They are also pretty delicate - so ensure you have the setup 110% perfect before adding darts, and have it running for about a month beforehand too : victory:


----------



## GazEmm (Jul 11, 2006)

Thanks for the quick replies.

I dont think i want to go down the whites route...really im after something a little smaller and increase the number of frogs.

Dartfrogs have caught my attention mind but as mentioned by chondro they are very delicate so not sure they would be the best due to my lack of experience!!

However, i will do a bit more reading up and i suppose if i get the tank up and running in advance then really i should be able to make my mistakes (if any) while it is still empty.

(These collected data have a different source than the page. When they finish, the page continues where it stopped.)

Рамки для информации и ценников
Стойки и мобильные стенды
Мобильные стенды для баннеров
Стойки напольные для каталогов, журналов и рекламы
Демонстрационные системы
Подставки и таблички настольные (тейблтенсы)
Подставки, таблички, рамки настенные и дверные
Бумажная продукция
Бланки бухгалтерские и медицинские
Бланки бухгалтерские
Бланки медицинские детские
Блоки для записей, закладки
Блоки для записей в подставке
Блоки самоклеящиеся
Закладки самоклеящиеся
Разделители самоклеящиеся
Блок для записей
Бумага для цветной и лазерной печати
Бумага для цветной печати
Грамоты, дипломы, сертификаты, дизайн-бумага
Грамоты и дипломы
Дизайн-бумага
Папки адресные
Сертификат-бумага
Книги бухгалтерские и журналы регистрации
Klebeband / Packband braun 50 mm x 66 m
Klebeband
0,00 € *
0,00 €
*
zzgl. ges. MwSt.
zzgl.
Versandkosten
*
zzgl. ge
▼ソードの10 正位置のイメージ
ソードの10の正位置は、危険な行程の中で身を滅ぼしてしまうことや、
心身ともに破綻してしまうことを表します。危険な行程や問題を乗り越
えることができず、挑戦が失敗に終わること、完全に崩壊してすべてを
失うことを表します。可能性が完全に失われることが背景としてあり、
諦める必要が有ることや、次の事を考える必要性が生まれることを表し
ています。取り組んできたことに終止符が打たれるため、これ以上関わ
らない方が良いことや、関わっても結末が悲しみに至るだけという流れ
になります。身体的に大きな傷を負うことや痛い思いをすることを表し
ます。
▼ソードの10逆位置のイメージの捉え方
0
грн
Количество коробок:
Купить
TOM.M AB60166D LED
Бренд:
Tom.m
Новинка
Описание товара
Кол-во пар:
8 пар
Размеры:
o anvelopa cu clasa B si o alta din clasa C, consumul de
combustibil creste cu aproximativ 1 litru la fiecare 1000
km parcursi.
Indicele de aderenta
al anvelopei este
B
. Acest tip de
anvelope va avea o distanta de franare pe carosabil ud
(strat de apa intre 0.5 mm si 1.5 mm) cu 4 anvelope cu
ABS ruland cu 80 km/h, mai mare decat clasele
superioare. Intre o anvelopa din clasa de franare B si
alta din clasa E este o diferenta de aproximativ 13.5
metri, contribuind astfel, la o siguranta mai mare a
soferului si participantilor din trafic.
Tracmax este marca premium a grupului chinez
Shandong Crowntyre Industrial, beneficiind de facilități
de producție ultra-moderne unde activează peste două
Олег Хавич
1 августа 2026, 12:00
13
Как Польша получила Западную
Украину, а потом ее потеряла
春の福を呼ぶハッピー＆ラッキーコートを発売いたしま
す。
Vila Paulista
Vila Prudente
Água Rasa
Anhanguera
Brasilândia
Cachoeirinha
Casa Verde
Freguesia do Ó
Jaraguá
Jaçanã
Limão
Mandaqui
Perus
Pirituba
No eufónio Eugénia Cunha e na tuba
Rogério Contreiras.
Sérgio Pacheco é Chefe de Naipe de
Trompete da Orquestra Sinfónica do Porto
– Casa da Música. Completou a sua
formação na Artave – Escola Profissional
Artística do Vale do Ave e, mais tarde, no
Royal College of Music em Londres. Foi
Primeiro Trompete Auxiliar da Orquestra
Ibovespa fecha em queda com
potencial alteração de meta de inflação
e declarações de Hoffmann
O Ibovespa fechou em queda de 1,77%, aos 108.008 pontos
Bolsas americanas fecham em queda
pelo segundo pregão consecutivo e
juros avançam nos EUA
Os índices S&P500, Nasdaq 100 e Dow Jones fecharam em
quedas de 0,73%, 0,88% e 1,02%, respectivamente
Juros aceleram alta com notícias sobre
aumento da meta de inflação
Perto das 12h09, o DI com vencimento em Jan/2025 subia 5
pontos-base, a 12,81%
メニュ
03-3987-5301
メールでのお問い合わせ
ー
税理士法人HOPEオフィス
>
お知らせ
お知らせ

I'll also do a bit more reading up on plants as they are more appealing to the eye and obviously have other advantages.


----------



## spend_day (Apr 10, 2008)

i wouldnt recommend whites as they need quite a bit of height (more than u can give)

how about, fire belly toads, can be kept together in large groups, look good, dead easy to care for once there set up is running ok, and generally great frogs. 

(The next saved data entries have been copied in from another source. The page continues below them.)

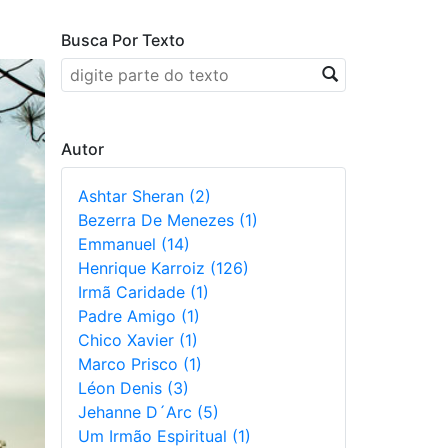
Busca Por Texto
Autor
Ashtar Sheran (2)
Bezerra De Menezes (1)
Emmanuel (14)
Henrique Karroiz (126)
Irmã Caridade (1)
Padre Amigo (1)
Chico Xavier (1)
Marco Prisco (1)
Léon Denis (3)
Jehanne D´Arc (5)
Um Irmão Espiritual (1)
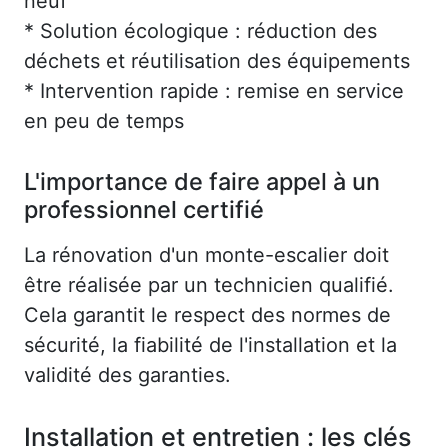
neuf
* Solution écologique : réduction des
déchets et réutilisation des équipements
* Intervention rapide : remise en service
en peu de temps
L'importance de faire appel à un
professionnel certifié
La rénovation d'un monte-escalier doit
être réalisée par un technicien qualifié.
Cela garantit le respect des normes de
sécurité, la fiabilité de l'installation et la
validité des garanties.
Installation et entretien : les clés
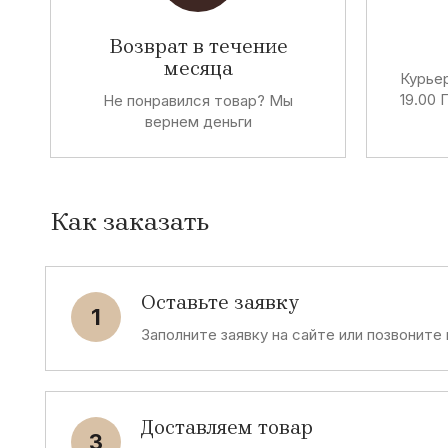
Возврат в течение
месяца
Курьер
19.00 
Не понравился товар? Мы
вернем деньги
Как заказать
Оставьте заявку
1
Заполните заявку на сайте или позвоните
Доставляем товар
3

or something a bit more trational looking how about edible frogs, or european green toads both can be kept in groups.


----------



## Pliskens_Chains (Jun 8, 2008)

Chubby frogs (asian bullfrogs) do great communally and are a frog thats easy to look after. many underestimate their appeal because they dont have the bright colouring of many other species of frog, but they really do have an amazing call and once they are used to your comings and goings will feed quite happily while your actually putting the food in the tank.
heres one of mine (i have 4 in the same tank).
This is Paint, hes a 4 month old male Chubby frog.









as you can see their colouring is quite dark, but the stripe along their sides can be anything ranging from almost black to a reddish brown to a creamy yellow.


----------